Agentic AI systems need models with the specialized depth to unravel dense technical problems autonomously. They have to excel at reasoning, coding, and long-context evaluation, while remaining efficient enough to run repeatedly at scale.
Multi-agent systems generate as much as 15x the tokens of normal chats, re-sending history, tool outputs, and reasoning steps at every turn. Over long tasks, this “context explosion” causes goal drift, where agents step by step lose alignment with the unique objective. And using massive reasoning models for each sub-task—the “pondering tax”—makes multi-agent applications too expensive and sluggish for practical use.

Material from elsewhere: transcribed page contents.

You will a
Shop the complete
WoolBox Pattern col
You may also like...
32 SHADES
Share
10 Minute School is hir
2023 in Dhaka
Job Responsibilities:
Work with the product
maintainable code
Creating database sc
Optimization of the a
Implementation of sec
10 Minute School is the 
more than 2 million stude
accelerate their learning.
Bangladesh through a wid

Today, we’re releasing Nemotron 3 Super to handle these limitations. The brand new Super model is a 120B total, 12B active-parameter model that delivers maximum compute efficiency and accuracy for complex multi-agent applications reminiscent of software development and cybersecurity triaging. This model follows the introduction of Nemotron 3 Nano in December.

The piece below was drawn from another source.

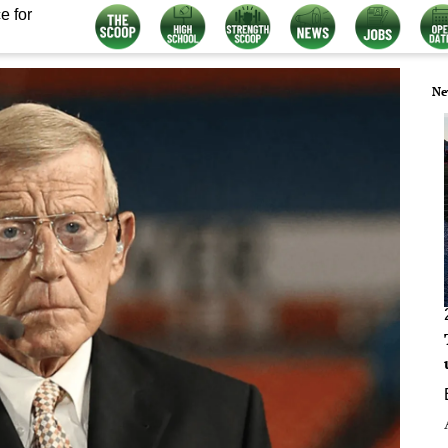
e for
Ne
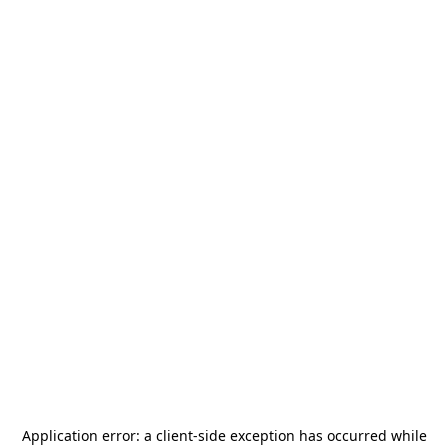
Application error: a
client
-side exception has occurred while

Super addresses the “pondering tax” with its hybrid mixture-of-experts (MoE) architecture. It delivers over 5x throughput than the previous Nemotron Super. This model tackles the “context explosion” with a native 1M-token context window that offers agents long-term memory for aligned, high-accuracy reasoning. The model is fully open with open weights, datasets, and recipes so developers can easily customize, optimize, and deploy it on their very own infrastructure.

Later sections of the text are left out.